Because many mothers were initially reluctant to visit Tipat Halav, outreach efforts provided diapers as an incentive for mothers to bring their babies for care. As the program expanded, new centers were constructed to serve the Arab population. Early deliveries of pasteurized milk were made using donkey carts. Mothers were handed flyers emphasizing that "It is easier to maintain a healthy baby than cure a sick one."
In 1924, the American businessman and philanthropist Nathan Straus contributed $10,000 to Hadassah.
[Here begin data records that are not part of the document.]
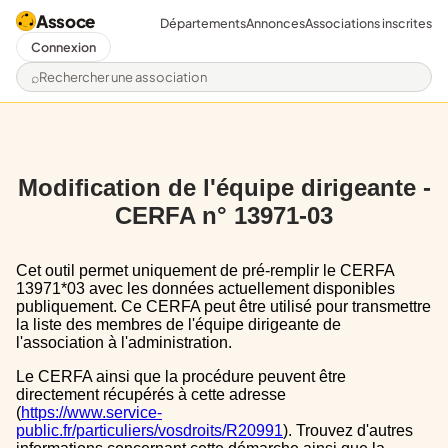
Assoce
Départements
Annonces
Associations inscrites
Connexion
Rechercher une association
Modification de l'équipe dirigeante -
CERFA n° 13971-03
Cet outil permet uniquement de pré-remplir le CERFA
13971*03 avec les données actuellement disponibles
publiquement. Ce CERFA peut être utilisé pour transmettre
la liste des membres de l'équipe dirigeante de
l'association à l'administration.
Le CERFA ainsi que la procédure peuvent être
directement récupérés à cette adresse
(
https://www.service-
public.fr/particuliers/vosdroits/R20991
). Trouvez d'autres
This funding was used to create a nationwide network of infant care centers. Strauss had been an advocate for pasteurized milk in New York City. One center funded by Straus, described as a "friend of the children all over the world", targeted at Arab neighborhoods in Jerusalem and was "dedicated to meet the needs of Moslem women in particular, for all babies are dear to Mr. Straus' heart."
By the early 1940s, the efforts of Tipat Halav had reduced infant mortality rates to levels comparable to those in Europe. Infant mortality rates that were cut from 108 per 1,000 live births in 1927 to 48 per 1,000 by 1948, one of the lowest in the world. After the establishment of the State of Israel in 1948, Tipat Halav centers run by Hadassah were transferred to the government.
Around 2010, the Israel Ministry of Health, as part of an effort to improve efficiency in the provision of child care, divided up control of the 900 Tipat Halav centers nationwide. Half were run by the four state-mandated health service organizations, more than 40% by the government and about 5% by the cities of Jerusalem and Tel Aviv.